Being products of deep learning and generative neural network architecture, deepfakes are way more advanced than traditional fake image or videos – and often impossible to identify. The consequent harm can be far-reaching,and social-media portals are gradually waking up to the threat of such refined fakes spreading doctored information to manipulate public opinion on a massive scale. In search of remedial action, Facebook is taking decisive steps – one of which is their recent release of the largest ever dataset of deepfake videos. Comprising over 100,000 video clips, these videos contain the widest available range of face-swapping tricks which Facebook hopes will serve as training data for developing AI tools to identify deepfakes.
In a parallel development, Facebook organised a Deepfake Detection Challenge – inviting deepfake identifying models trained on its released data set. The response was overwhelming, with 2,114 participants submitting 35,000 models.
While anyone would anticipate such models to engage investigative methods like tracing back residual digital trail from the deepfake creation process,it was interesting to note that the first five winning entries in the Challenge employed a different approach. All five of them aimed to identify whether anything in the fakes appeared abnormal – much like we, humans, would do while comparing pictures for authenticity.

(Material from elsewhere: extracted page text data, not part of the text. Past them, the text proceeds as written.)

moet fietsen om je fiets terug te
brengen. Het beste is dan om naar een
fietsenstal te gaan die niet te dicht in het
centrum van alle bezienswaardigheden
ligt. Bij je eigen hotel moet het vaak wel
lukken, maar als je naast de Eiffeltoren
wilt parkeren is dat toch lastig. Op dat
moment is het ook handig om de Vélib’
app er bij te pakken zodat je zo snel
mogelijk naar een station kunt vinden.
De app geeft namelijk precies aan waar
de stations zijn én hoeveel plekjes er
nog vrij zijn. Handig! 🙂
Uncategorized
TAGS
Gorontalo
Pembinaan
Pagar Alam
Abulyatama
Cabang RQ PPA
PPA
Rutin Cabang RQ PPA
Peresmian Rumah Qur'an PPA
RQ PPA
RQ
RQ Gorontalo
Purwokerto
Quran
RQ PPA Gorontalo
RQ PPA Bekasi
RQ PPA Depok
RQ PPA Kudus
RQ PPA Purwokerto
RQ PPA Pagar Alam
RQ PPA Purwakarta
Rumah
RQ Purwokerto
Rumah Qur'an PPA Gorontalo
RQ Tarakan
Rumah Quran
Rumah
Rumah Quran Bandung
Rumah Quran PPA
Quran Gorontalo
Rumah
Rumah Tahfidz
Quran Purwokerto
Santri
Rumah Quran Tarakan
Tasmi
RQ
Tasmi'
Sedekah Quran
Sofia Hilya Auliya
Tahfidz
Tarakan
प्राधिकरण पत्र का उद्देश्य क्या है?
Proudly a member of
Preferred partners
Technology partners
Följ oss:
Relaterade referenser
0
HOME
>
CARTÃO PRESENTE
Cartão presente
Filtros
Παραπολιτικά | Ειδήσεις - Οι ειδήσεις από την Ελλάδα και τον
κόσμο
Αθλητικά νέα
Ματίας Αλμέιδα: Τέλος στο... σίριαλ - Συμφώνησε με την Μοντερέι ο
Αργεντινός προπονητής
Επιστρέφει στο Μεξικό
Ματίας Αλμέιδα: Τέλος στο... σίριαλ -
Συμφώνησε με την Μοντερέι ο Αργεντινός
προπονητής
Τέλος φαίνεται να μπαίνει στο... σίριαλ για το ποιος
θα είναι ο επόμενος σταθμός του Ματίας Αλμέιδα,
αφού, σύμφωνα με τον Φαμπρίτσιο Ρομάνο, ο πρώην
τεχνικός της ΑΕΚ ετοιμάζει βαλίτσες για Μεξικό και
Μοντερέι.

The model developed by machine-learning engineer Selim Seferbekov was the winner of the challenge. His model could identify a deepfake with 65% accuracy. It was tested on 10,000 unseen video clips, both new and existing. Hurdles thrown in the testing process included confusing video content – like individuals getting a makeup overhaul, an act that altered the primary look of the characters on screen. Other such test diversions comprised altering video orientation, resolution, playing speed and even obfuscating the faces of on-screen characters with text box and other similar superimposed shapes.

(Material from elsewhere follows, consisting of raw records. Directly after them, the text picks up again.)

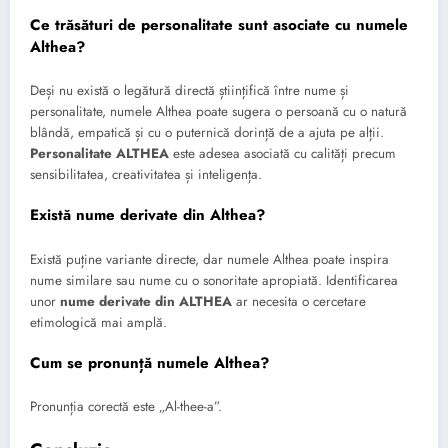
Ce trăsături de personalitate sunt asociate cu numele
Althea?
Deși nu există o legătură directă științifică între nume și
personalitate, numele Althea poate sugera o persoană cu o natură
blândă, empatică și cu o puternică dorință de a ajuta pe alții.
Personalitate ALTHEA
este adesea asociată cu calități precum
sensibilitatea, creativitatea și inteligența.
Există nume derivate din Althea?
Există puține variante directe, dar numele Althea poate inspira
nume similare sau nume cu o sonoritate apropiată. Identificarea
unor
nume derivate din ALTHEA
ar necesita o cercetare
etimologică mai amplă.
Cum se pronunță numele Althea?
Pronunția corectă este „Al-thee-a”.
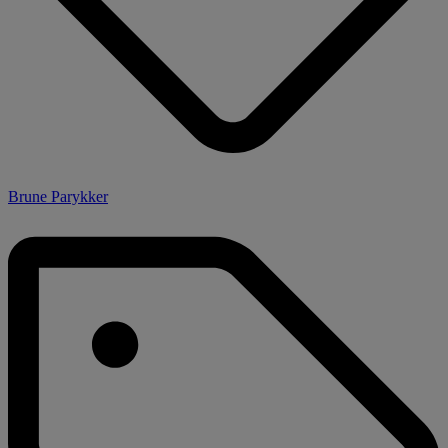
Brune Parykker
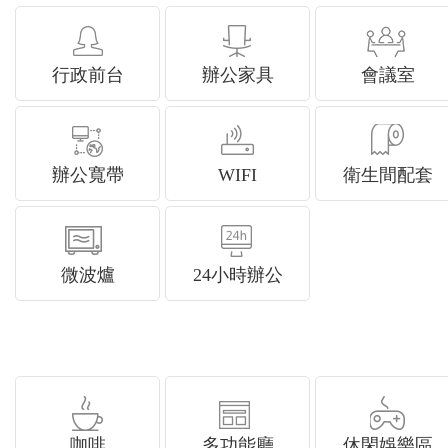
行政前台
辦公家具
會議室
辦公寬帶
WIFI
衛生間配套
微波爐
24小時辦公
咖啡
多功能廳
休閑娛樂區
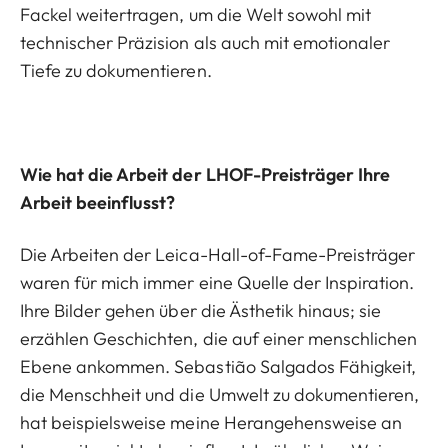
Fackel weitertragen, um die Welt sowohl mit
technischer Präzision als auch mit emotionaler
Tiefe zu dokumentieren.
Wie hat die Arbeit der LHOF-Preisträger Ihre
Arbeit beeinflusst?
Die Arbeiten der Leica-Hall-of-Fame-Preisträger
waren für mich immer eine Quelle der Inspiration.
Ihre Bilder gehen über die Ästhetik hinaus; sie
erzählen Geschichten, die auf einer menschlichen
Ebene ankommen. Sebastião Salgados Fähigkeit,
die Menschheit und die Umwelt zu dokumentieren,
hat beispielsweise meine Herangehensweise an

It was observed that all the winners had used EfficientNets – a Google innovation that harnesses convolutional neural network (CNN). Such networks are a novel development, efficient in recognition and identification, and allow structured fine-tuning to enhance accuracy.
Seferbekov knows well that 65% accuracy is nothing that can be put to any real use yet. He is looking to improve by training his model to identify the subtle transitions between frames of a deepfake video. Although such minute shifts are instinctively noticed by human eye, an automatic system would require extremely powerful computing support. Facebook thinks there might also be scope for improving accuracy further by focusing on context analysis – rather than directly on the video content.
Deepfakes are yet an emerging threat – but they can become unmanageable if measures are not explored right now. With technology getting incredibly refined each day, human visual acuity will soon be unable to differentiate between deepfakes and originals. And in that case, only AI-based solutions would be smart enough to call out deep learning and neural network-based fakes.